Managing to the Lowest Common Denominator: How Companies Kill Their Own Success

it’s easier to get forgiveness than permission

Managing to the Lowest Common Denominator: How Companies Kill Their Own Success

Over the years, I’ve noticed something that repeats everywhere — in business, in society, and even in schools — and I saw it up close in my own career. When a system grows, it tends to shift its focus from excellence to control. From winning to managing. From raising people up to lowering standards so everyone can fit. But nowhere is this more obvious, and more damaging, than in business.

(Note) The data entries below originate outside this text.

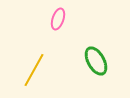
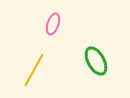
pink ellipse: moved 5 px left, 5 px down
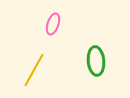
green ellipse: rotated 24 degrees clockwise
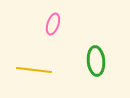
yellow line: rotated 68 degrees clockwise
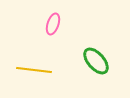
green ellipse: rotated 36 degrees counterclockwise
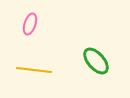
pink ellipse: moved 23 px left
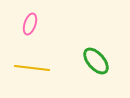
yellow line: moved 2 px left, 2 px up
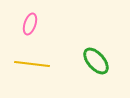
yellow line: moved 4 px up
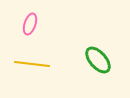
green ellipse: moved 2 px right, 1 px up
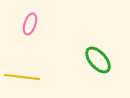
yellow line: moved 10 px left, 13 px down
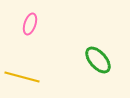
yellow line: rotated 8 degrees clockwise
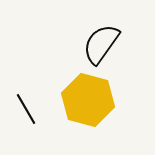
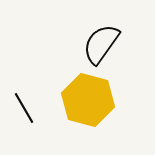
black line: moved 2 px left, 1 px up
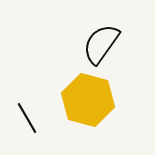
black line: moved 3 px right, 10 px down
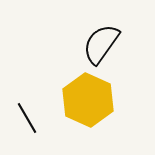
yellow hexagon: rotated 9 degrees clockwise
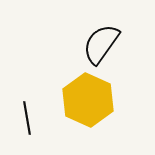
black line: rotated 20 degrees clockwise
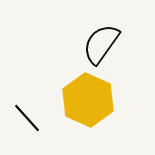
black line: rotated 32 degrees counterclockwise
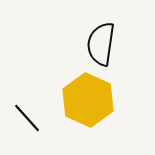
black semicircle: rotated 27 degrees counterclockwise
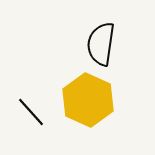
black line: moved 4 px right, 6 px up
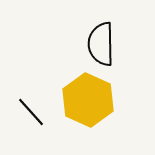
black semicircle: rotated 9 degrees counterclockwise
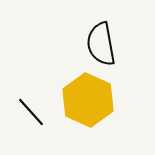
black semicircle: rotated 9 degrees counterclockwise
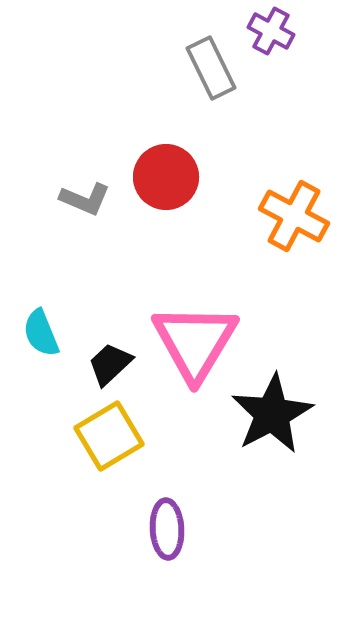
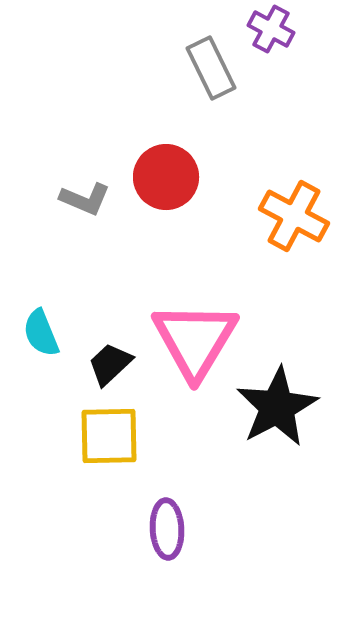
purple cross: moved 2 px up
pink triangle: moved 2 px up
black star: moved 5 px right, 7 px up
yellow square: rotated 30 degrees clockwise
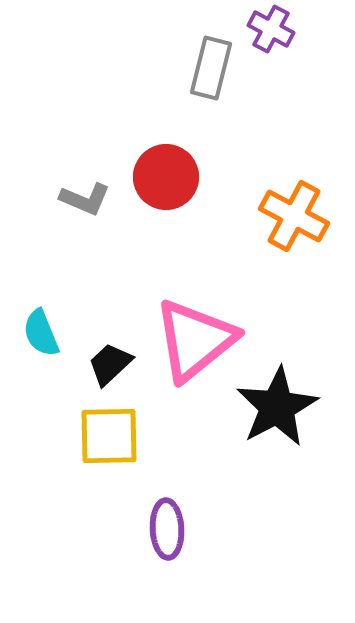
gray rectangle: rotated 40 degrees clockwise
pink triangle: rotated 20 degrees clockwise
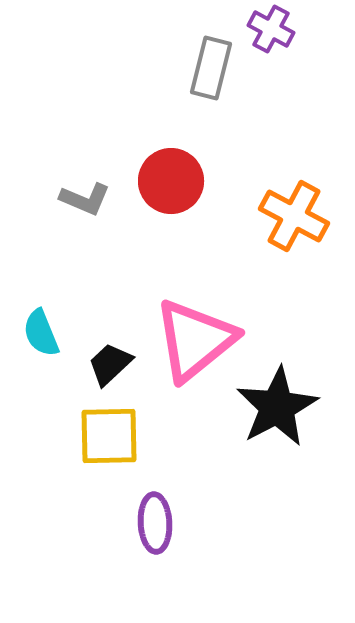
red circle: moved 5 px right, 4 px down
purple ellipse: moved 12 px left, 6 px up
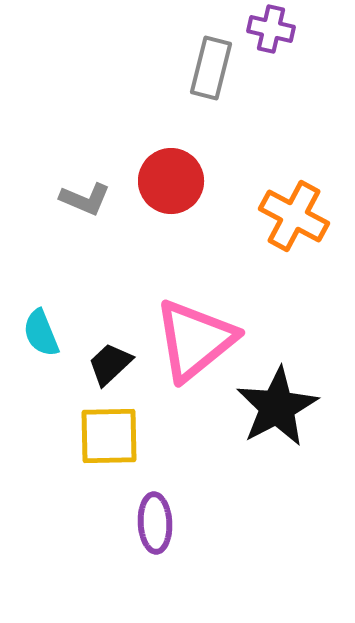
purple cross: rotated 15 degrees counterclockwise
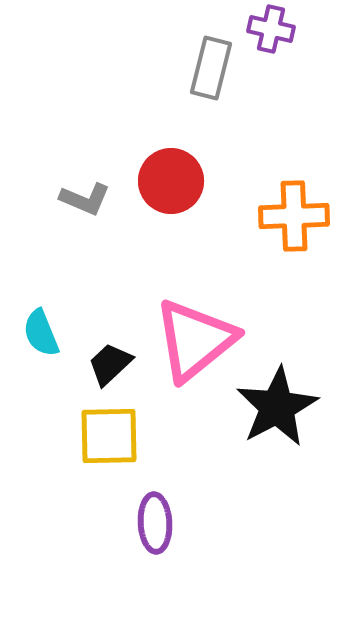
orange cross: rotated 30 degrees counterclockwise
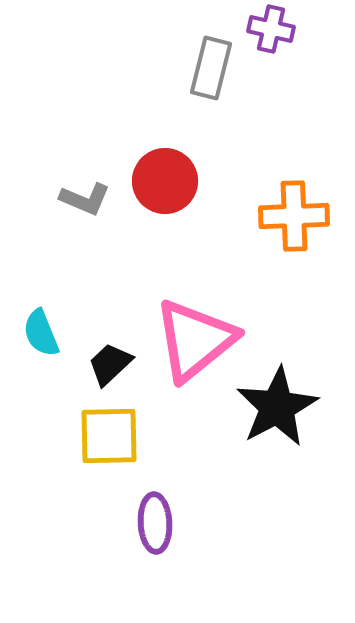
red circle: moved 6 px left
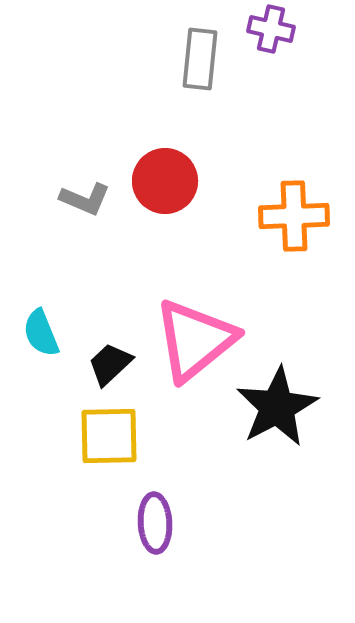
gray rectangle: moved 11 px left, 9 px up; rotated 8 degrees counterclockwise
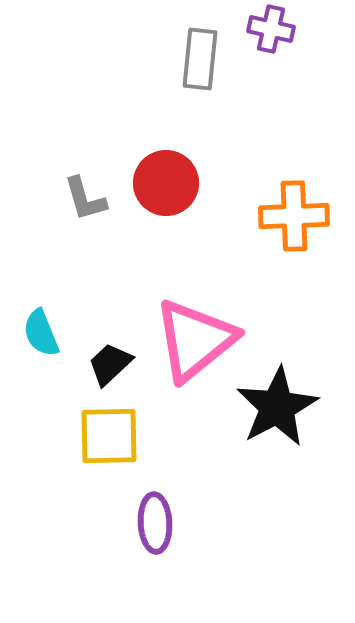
red circle: moved 1 px right, 2 px down
gray L-shape: rotated 51 degrees clockwise
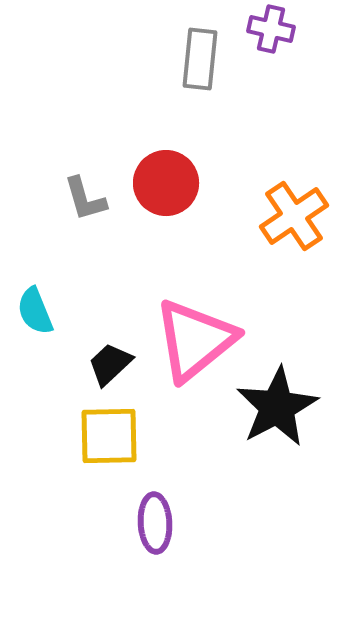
orange cross: rotated 32 degrees counterclockwise
cyan semicircle: moved 6 px left, 22 px up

When a store or a district is small and scrappy, everything feels alive. Managers make decisions quickly. Creativity is encouraged. Strong leaders run their stores the way great captains run a ship — with ownership, instincts, accountability, and pride. That’s why the “small stage” is often where the biggest growth happens. Everyone is close to the customer. Everyone cares. Everyone feels the impact of their decisions right away.

But as a company grows, something shifts. Headquarters grows even faster. Policies multiply. Procedures multiply. Reports multiply. And suddenly, the strong stores — the ones that built the company — are forced to slow down so the weaker stores can keep up.

This is where the trouble starts.

I watched it happen at Clover. I watched it happen at Kohl’s. And I’ve watched it happen to more companies than I can count. Instead of holding the weaker stores to the standard of the strong ones, corporate does the opposite. They create policies based on the lowest-performing stores. They take away the freedom of the best managers because the worst managers “can’t handle it.” They water everything down to the lowest common denominator. It’s the same thing you see when schools lower academic standards so everyone passes. The whole system gets weaker. Nobody wins.

One of the biggest mistakes companies make is assuming success can be copied through a checklist. When they see a top-performing location, they rush in and say, “What is this store doing? What routines do they follow? What’s their recovery method? What’s their communication flow?” They try to extract the “best practices,” bottle them up, and ship them out to everyone else.

They completely miss the point.

The reason that top store is winning has very little to do with how they fold shirts, how they schedule breaks, or how they merchandise a gondola. It’s winning because the manager is a great leader. And a great leader will succeed with any system. They don’t win because of the policies—they win in spite of them.

I can tell you this from first-hand experience.

When I was in store management, I was always pushing the line. I wasn’t reckless, and I wasn’t disrespecting the company, but I wasn’t a robot either. If I found a faster way to get something done, I did it. If something saved payroll, I cut the corner. If an employee had a new idea that made sense, I tried it. If a rule slowed me down and didn’t affect the customer, I bent it. My job was to run a great store, not to worship a binder.

And I’ll be honest — I lived by a little saying most true leaders understand: it’s easier to get forgiveness than permission. Not because I wanted to break rules, but because I refused to let bureaucracy slow down results. I’d rather move fast, produce excellence, and explain it later if needed than sit around waiting for someone at a desk to approve common sense.

This used to get me in trouble. District managers love a good policy book.

More than once, one of my bosses would pull me aside after hearing about something I did and say, “Listen, Rich… we don’t have a hundred Rich’s out there. That’s why we have policies and procedures everyone can follow.”

And every time, I’d say the same thing: “It’s your job to find or develop a hundred Rich’s, not mine. My job is to run this store.”

That’s the whole problem right there.

It’s easier for corporate to control weak managers through policies than it is to develop them into strong managers. Policies are the lazy solution. Development is the real work. A company becomes great when it raises people up, not when it chains everyone down so mediocrity can survive.

In the corporate world, this mistake has a name: managing to the lowest common denominator. It’s what happens when a company is more worried about keeping the weakest performers afloat than letting the best performers soar. It’s how bureaucracy gets built. It’s how innovation dies. And it’s why once-great companies decline while pretending everything is “aligned” and “standardized.”

When a company loses sight of the fact that people—not policies—drive success, the entire business begins to drift. You can see the same pattern that brought down entire societies when they tried to centrally control everything, or schools when they lowered their academic standards. The more you try to make everything equal from the top down, the more you actually destroy excellence from the inside out.

In my own leadership career, I always focused on developing people, not policing them. I didn’t want carbon copies; I wanted high performers. I wasn’t interested in “compliance”—I was interested in results. And I firmly believed that you raise the whole organization by raising its leaders, not by lowering the bar so everyone can step over it without effort.

If there’s one thing I learned after decades in retail, it’s this:
Great managers don’t need a policy book. Weak managers won’t read it anyway.

But find—or develop—one hundred truly great managers, and you won’t need half the rules you have today.

That’s the difference between a company that grows… and a company that eventually collapses under the weight of its own bureaucracy.